Rawhead Rex – George Pavlou, 1986
When it comes to horror films, Rawhead Rex is top of the heap. The dung heap that is. Billed with taglines like: ‘He’s Pure Evil. Pure Power. Pure Terror.’ and ‘Someone has awakened him… He lives again to feed again.’ you know you’re in for a real treat.
Loosely based on a short story by Clive Barker, the film was directed in 1986 by George Pavlou and has gained a cult following amongst piss-takers the world over ever since.
The demonic tale follows the story of an Irish farmer who awakens an ancient beast who then wreaks havoc on the small town. Rawhead is a mean mofo who basically eats murders and terrorises every man, woman or child he encounters on his frenzied rampage.

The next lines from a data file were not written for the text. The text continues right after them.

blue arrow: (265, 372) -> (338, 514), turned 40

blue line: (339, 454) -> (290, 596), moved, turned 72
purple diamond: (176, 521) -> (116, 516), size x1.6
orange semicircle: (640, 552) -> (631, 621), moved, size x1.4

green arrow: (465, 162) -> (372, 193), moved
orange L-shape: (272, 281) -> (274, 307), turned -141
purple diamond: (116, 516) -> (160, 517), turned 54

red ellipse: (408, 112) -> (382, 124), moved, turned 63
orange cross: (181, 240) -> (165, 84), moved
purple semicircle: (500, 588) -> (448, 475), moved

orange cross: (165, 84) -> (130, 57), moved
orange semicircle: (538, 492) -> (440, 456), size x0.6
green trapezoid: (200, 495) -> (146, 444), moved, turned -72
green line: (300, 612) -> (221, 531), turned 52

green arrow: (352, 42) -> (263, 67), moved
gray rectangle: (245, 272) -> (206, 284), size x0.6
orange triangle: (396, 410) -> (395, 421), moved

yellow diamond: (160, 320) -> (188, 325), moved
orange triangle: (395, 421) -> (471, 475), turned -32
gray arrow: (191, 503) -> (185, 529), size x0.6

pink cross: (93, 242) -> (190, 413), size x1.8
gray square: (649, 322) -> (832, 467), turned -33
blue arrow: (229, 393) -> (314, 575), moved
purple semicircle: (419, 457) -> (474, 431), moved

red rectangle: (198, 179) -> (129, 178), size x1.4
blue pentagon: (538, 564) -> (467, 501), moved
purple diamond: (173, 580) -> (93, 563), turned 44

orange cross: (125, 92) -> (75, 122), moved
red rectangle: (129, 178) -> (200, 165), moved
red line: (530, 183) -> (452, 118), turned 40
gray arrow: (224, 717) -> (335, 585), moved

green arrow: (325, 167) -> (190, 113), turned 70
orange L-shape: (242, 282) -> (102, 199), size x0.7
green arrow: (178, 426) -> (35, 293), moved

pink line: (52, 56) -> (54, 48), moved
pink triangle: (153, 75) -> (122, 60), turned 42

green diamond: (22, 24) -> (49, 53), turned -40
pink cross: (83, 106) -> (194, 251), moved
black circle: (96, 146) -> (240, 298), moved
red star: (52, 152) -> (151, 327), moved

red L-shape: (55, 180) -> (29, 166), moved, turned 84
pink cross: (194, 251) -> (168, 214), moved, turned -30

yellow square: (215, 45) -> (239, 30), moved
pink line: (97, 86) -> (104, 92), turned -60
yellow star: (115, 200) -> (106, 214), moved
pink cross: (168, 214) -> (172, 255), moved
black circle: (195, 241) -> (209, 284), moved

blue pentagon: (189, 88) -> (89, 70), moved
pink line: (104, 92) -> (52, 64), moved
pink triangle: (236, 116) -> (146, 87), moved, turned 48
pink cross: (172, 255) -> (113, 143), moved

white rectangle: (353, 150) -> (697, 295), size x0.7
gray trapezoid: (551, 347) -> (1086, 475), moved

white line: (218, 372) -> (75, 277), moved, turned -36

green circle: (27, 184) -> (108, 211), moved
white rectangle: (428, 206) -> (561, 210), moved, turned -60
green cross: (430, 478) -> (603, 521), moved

One of the main shortcomings is that this ‘terrifying beast’ is basically a tall man who’s put on a particularly shit mask from Dollarama/Poundland (delete according to Britishness) and some tattered clothes. It’s hard to believe that Rawhead even has the co-ordination to run after people when he appears to be staring intently at his own nose the entire time.
The badly-behaved beast chases women around their kitchens spilling flour and condiments all over the place, laughing at their screams as they clutch to the walls and pray. He interrupts young couples who are trying to get it on in the woods and breaks through the windows of people’s caravans at night with wreckless abandon. He also pisses on priests in graveyards to baptize them. (The highlight of the movie.) The police pay catch up with the elusive beast throughout, but they’re no match for his cunning charms.
Here’s a link to the entire movie on YouTube. Get the popcorn out and relieve classic lines such as: ‘Get up the stairs, fuckface! I can’t keep God waiting’ again and again. One thing’s for sure, Ireland will never be the same again.